:: Exercise prompt ::
Please work out the number of lines in the following material that include "トランジション", and reply with only that number.

:: Dataset extract ::
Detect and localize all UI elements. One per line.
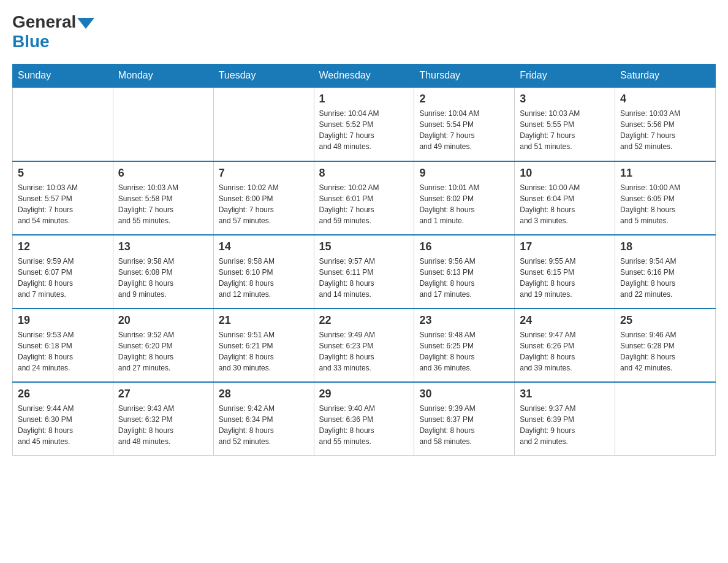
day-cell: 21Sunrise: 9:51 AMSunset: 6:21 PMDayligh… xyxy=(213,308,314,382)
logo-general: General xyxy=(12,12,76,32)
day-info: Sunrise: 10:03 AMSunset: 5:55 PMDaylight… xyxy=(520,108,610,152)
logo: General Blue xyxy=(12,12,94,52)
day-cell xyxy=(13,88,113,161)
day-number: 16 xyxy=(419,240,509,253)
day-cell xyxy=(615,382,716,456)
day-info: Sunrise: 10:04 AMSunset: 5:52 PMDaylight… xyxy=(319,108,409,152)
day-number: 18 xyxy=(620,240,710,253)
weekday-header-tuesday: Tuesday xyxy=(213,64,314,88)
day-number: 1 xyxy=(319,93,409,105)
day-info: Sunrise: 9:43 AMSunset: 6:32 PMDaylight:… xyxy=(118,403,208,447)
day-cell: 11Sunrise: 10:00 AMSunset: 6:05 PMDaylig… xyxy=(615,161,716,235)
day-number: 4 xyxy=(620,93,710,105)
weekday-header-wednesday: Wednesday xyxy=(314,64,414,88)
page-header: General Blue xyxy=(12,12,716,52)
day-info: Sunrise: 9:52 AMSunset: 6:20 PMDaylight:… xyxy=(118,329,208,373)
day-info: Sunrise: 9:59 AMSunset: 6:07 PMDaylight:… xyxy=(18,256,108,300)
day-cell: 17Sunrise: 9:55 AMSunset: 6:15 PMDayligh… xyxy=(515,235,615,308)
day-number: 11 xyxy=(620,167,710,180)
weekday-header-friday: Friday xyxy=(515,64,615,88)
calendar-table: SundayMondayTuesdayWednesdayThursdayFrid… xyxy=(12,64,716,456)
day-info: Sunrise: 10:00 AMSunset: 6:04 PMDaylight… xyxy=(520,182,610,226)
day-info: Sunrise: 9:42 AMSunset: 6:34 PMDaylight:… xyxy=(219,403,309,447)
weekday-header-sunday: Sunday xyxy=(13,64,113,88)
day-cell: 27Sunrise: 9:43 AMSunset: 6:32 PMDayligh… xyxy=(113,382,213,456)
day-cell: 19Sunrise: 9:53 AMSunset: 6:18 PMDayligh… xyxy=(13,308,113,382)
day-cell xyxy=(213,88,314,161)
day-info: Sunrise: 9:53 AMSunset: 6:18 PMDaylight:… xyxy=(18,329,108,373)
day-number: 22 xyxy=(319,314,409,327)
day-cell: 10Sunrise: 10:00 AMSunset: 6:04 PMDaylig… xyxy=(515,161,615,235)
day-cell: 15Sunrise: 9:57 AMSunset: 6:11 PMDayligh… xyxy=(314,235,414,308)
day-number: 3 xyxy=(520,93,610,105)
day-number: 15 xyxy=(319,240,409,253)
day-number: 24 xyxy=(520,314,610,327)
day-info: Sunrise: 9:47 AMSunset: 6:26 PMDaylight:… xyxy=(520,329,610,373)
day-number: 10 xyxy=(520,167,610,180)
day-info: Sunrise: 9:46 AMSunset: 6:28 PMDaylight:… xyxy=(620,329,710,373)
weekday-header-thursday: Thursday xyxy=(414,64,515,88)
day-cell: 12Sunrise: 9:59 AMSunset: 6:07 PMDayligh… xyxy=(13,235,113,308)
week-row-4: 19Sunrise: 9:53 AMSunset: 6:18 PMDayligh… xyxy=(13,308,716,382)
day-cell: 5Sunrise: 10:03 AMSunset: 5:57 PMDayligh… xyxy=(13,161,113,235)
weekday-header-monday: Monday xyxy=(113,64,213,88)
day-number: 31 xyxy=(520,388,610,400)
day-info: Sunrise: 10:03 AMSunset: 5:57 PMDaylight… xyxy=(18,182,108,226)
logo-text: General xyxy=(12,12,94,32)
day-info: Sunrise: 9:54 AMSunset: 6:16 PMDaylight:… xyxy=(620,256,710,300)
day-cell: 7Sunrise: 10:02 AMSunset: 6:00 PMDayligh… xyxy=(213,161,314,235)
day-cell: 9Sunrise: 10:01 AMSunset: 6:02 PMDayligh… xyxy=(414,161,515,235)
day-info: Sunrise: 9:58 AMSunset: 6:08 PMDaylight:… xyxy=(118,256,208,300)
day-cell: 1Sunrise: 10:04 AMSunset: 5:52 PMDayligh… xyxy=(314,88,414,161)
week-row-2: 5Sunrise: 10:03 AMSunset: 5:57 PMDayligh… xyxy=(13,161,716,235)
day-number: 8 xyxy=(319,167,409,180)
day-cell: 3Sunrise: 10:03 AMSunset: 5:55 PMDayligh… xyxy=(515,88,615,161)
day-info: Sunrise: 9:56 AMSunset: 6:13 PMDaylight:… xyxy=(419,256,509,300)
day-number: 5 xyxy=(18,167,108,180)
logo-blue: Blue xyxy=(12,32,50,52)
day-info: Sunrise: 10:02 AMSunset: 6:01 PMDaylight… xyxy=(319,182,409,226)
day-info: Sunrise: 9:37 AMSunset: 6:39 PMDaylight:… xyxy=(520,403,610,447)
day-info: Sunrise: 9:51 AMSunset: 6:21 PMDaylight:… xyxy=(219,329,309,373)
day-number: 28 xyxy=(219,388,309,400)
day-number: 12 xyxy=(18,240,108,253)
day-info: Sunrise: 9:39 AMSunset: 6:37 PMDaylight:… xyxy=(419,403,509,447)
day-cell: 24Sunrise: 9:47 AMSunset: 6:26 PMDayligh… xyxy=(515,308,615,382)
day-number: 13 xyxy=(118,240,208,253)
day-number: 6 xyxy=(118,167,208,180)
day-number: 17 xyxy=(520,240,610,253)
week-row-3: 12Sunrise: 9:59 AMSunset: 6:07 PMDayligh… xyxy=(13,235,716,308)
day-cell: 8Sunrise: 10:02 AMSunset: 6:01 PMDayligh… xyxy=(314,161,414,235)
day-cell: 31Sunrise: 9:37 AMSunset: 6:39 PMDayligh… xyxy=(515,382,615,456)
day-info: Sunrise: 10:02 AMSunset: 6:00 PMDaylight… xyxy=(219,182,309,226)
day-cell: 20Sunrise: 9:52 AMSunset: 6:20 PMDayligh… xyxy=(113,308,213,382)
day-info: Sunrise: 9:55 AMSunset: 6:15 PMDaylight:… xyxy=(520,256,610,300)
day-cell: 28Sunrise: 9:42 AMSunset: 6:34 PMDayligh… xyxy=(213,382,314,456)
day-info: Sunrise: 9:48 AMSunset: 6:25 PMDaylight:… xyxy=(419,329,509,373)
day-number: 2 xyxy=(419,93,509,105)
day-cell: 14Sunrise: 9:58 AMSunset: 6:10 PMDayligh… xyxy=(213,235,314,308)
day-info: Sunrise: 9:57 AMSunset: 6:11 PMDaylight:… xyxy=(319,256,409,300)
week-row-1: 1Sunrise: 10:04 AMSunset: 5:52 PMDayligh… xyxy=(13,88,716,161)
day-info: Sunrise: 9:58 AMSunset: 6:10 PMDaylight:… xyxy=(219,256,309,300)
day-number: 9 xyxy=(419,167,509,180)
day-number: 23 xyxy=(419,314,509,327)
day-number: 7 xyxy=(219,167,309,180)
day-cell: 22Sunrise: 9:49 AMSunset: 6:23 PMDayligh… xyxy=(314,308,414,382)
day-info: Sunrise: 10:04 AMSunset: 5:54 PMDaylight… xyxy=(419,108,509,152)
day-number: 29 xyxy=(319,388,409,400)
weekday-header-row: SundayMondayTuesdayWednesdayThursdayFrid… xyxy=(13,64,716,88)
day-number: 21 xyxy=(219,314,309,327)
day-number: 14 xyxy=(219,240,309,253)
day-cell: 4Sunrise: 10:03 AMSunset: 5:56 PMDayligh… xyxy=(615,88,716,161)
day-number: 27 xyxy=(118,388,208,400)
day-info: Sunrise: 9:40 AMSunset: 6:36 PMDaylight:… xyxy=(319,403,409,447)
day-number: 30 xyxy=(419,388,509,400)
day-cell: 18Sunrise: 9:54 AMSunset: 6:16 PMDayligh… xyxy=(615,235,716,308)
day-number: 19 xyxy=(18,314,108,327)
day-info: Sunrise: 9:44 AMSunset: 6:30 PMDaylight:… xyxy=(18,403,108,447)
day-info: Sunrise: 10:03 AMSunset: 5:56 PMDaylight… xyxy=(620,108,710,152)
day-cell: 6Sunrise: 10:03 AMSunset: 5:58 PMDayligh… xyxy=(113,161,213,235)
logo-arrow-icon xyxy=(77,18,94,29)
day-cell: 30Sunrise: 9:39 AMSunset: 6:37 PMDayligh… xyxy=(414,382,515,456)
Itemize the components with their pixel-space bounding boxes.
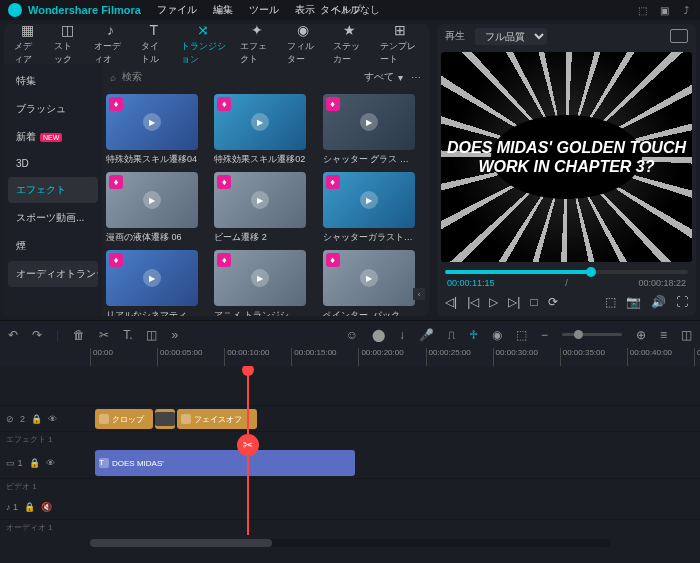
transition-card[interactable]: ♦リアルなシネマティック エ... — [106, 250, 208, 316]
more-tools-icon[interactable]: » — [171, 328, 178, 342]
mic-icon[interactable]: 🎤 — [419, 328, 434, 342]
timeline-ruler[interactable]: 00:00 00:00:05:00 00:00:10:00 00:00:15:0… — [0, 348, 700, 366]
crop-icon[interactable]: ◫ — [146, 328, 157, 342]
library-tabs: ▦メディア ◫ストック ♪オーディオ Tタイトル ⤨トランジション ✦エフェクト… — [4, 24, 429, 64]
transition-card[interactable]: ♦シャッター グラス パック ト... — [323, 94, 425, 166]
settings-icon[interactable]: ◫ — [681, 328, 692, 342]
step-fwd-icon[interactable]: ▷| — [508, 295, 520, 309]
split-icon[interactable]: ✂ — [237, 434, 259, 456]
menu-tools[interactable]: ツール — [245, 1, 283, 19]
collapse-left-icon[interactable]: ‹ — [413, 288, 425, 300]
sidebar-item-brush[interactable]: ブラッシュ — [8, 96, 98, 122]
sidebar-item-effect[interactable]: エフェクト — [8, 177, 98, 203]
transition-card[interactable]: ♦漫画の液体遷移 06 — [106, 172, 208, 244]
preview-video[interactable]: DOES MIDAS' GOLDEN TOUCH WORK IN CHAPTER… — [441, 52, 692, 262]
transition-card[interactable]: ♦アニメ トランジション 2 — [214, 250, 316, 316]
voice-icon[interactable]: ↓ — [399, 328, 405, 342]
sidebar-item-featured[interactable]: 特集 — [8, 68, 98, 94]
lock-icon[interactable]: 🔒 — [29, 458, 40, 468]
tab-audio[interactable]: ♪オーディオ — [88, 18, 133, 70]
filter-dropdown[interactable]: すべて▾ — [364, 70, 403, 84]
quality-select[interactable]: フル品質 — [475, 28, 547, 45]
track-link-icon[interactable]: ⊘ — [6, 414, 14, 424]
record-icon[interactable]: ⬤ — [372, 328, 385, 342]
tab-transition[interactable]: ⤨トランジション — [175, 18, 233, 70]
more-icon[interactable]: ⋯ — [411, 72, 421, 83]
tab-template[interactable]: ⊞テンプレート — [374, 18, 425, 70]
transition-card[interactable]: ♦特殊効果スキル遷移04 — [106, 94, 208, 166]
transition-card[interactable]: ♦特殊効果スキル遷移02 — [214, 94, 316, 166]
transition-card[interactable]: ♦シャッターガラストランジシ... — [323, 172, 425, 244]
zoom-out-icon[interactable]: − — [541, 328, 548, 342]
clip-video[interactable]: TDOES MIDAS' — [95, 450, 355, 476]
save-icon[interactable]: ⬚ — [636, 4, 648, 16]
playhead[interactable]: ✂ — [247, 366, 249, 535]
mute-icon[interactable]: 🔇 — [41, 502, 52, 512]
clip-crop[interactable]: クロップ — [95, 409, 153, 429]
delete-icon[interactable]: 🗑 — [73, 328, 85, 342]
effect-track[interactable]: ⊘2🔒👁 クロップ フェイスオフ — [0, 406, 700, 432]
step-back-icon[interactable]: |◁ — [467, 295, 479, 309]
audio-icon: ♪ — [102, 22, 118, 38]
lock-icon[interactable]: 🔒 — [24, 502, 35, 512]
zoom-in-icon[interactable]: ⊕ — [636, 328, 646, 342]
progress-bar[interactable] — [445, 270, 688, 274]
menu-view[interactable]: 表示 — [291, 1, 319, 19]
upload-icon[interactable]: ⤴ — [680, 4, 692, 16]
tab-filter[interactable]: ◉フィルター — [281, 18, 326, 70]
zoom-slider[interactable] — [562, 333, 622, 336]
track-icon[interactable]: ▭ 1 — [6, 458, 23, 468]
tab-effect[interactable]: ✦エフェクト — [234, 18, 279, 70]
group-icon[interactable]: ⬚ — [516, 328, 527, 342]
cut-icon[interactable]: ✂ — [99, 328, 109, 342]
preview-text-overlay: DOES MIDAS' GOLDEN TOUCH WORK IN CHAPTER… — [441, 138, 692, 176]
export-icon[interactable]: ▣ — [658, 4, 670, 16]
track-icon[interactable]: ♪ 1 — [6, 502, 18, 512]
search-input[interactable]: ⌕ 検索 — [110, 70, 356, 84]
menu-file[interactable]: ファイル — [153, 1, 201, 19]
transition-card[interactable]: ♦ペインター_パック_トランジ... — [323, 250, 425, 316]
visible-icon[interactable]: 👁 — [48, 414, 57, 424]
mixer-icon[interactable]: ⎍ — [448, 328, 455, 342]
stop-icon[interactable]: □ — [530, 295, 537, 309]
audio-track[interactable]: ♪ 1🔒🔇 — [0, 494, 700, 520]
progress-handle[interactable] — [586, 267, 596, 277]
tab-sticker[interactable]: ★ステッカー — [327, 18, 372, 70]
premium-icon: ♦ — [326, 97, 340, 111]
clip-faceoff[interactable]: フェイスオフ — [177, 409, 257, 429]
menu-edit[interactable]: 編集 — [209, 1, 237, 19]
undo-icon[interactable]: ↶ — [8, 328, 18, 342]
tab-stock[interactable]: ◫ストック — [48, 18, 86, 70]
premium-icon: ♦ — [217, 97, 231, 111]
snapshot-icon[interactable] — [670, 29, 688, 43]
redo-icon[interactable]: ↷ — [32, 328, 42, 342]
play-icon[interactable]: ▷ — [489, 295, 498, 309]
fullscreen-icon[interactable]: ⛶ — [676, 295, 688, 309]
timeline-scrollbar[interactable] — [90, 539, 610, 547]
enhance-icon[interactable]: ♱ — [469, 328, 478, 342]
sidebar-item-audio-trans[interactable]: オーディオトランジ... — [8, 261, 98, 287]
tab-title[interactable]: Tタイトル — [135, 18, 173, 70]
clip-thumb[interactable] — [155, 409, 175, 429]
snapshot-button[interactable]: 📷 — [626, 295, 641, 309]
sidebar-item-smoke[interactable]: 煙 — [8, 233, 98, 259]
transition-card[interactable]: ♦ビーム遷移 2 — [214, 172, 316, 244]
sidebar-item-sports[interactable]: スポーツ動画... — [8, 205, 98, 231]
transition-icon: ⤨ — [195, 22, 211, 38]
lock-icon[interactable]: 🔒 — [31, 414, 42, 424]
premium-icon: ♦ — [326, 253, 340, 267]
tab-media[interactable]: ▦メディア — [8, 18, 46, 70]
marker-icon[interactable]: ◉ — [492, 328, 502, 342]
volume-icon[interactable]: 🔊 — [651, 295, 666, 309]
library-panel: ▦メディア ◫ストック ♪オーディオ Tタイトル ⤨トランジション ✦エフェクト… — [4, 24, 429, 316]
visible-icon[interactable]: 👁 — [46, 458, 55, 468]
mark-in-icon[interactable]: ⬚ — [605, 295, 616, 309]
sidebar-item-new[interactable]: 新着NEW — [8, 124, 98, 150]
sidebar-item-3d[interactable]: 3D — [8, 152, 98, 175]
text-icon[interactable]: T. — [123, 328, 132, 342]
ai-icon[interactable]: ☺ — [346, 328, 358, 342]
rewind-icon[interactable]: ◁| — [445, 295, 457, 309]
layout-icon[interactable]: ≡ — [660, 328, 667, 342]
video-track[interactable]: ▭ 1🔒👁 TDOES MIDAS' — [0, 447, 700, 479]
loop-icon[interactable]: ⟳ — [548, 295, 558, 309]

:: Answer area ::
4